Prostaglandin D(2), its metabolite 15-d-PGJ(2), and peroxisome proliferator activated receptor-gamma agonists induce apoptosis in transformed, but not normal, human T lineage cells

Sarah G Harris  1 Richard P Phipps
Affiliations

Prostaglandin D(2), its metabolite 15-d-PGJ(2), and peroxisome proliferator activated receptor-gamma agonists induce apoptosis in transformed, but not normal, human T lineage cells

Sarah G Harris et al.
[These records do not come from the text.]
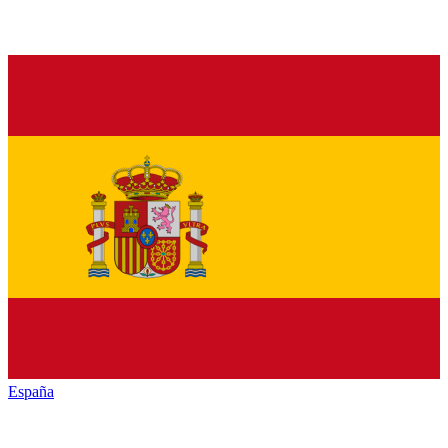
España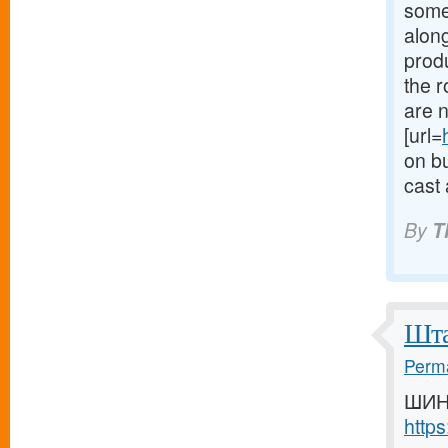
some
along
produ
the 
are n
[url=
on bu
cast 
By
T
Шта
Perma
ШИН
http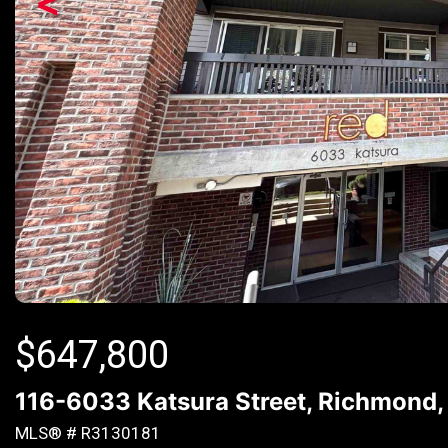
<
$
647,800
116-6033 Katsura Street, Richmond
MLS® # R3130181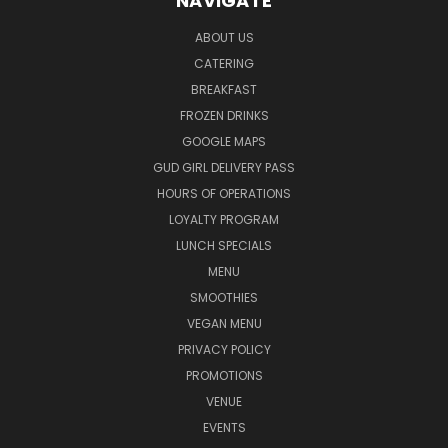
NAVIGATE
ABOUT US
CATERING
BREAKFAST
FROZEN DRINKS
GOOGLE MAPS
GUD GIRL DELIVERY PASS
HOURS OF OPERATIONS
LOYALTY PROGRAM
LUNCH SPECIALS
MENU
SMOOTHIES
VEGAN MENU
PRIVACY POLICY
PROMOTIONS
VENUE
EVENTS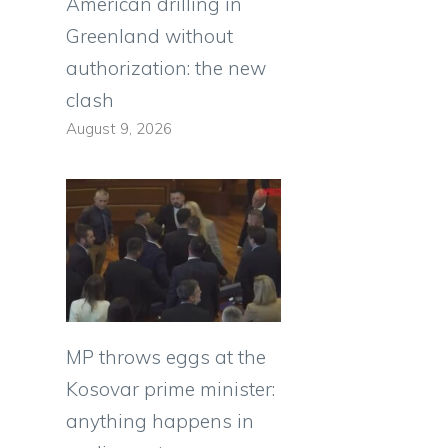
American drilling in
Greenland without
authorization: the new
clash
August 9, 2026
MP throws eggs at the
Kosovar prime minister:
anything happens in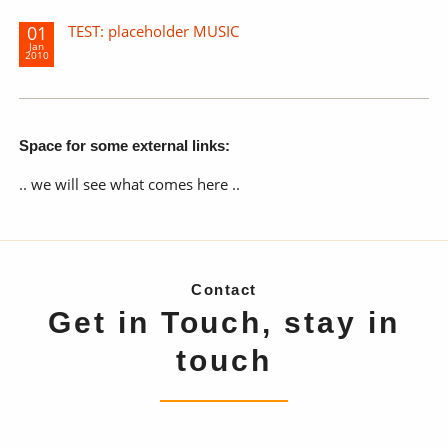
01
TEST: placeholder MUSIC
Jan
2010
Space for some external links:
.. we will see what comes here ..
Contact
Get in Touch, stay in
touch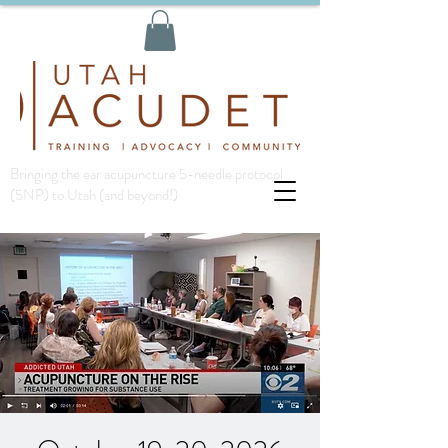
Bringing the ear acupuncture 5-needle protocol
(5NP) to Utah (and beyond!)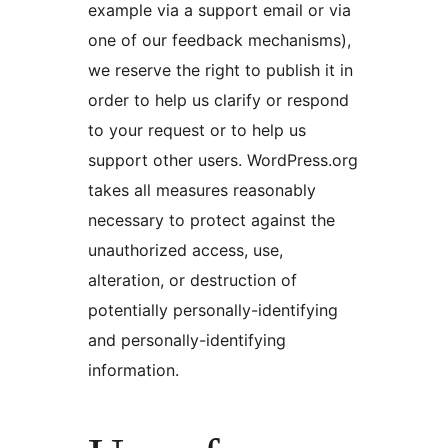
example via a support email or via
one of our feedback mechanisms),
we reserve the right to publish it in
order to help us clarify or respond
to your request or to help us
support other users. WordPress.org
takes all measures reasonably
necessary to protect against the
unauthorized access, use,
alteration, or destruction of
potentially personally-identifying
and personally-identifying
information.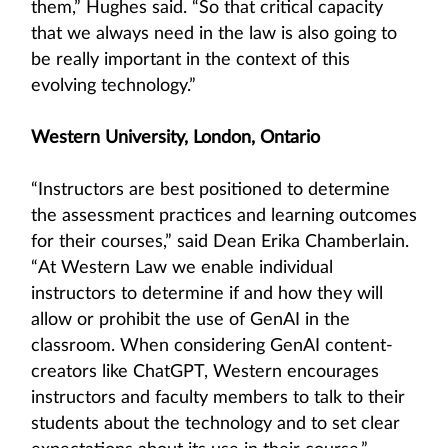
them,” Hughes said. “So that critical capacity
that we always need in the law is also going to
be really important in the context of this
evolving technology.”
Western University, London, Ontario
“Instructors are best positioned to determine
the assessment practices and learning outcomes
for their courses,” said Dean Erika Chamberlain.
“At Western Law we enable individual
instructors to determine if and how they will
allow or prohibit the use of GenAI in the
classroom. When considering GenAI content-
creators like ChatGPT, Western encourages
instructors and faculty members to talk to their
students about the technology and to set clear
Immunology. 2002 Jan.

Abstract

Prostaglandin D(2) (PGD(2)) is abundantly produced by mast cells, platelets, and alveolar macrophages and has been proposed as a key immunoregulatory lipid mediator. 15-Deoxy-Delta(12,14)-PGJ(2) (15-d-PGJ(2)), a key PGD(2) metabolite, is under intense study as a potential anti-inflammatory mediator. Little is known about PGD(2) or the role of 15-d-PGJ(2), if any, in regulating the activities of human T lineage cells. In this report we demonstrate that both PGD(2) and 15-d-PGJ(2) have potent antiproliferative effects, and in fact kill human T lymphocyte lines derived from malignant cells by an apoptotic mechanism. Interestingly, normal human T cells were not similarly affected. Although the T lymphocyte lines express mRNA for the PGD(2) receptor (DP-R), a potent DP receptor agonist, BW245C, did not inhibit the proliferation or viability of the cells, suggesting an alternative mechanism of action. PGD(2) and 15-d-PGJ(2) can bind to the peroxisome proliferator activated receptor-gamma (PPAR-gamma) which is implicated in lipid metabolism and apoptosis. Exposure to synthetic PPAR-gamma ligands (e.g. ciglitazone, troglitazone) mimicked the inhibitory responses of PGD(2) and 15-d-PGJ(2), and induced apoptosis in the transformed T cells consistent with a PPAR-gamma-dependent mechanism. These observations suggest that PPAR-gamma ligands (which may include PGD2) provide strong apoptotic signals to transformed, but not normal T lymphocytes. Thus, the efficacy of utilizing PPAR-gamma and its ligands as therapeutics for human T cell cancers needs to be further evaluated.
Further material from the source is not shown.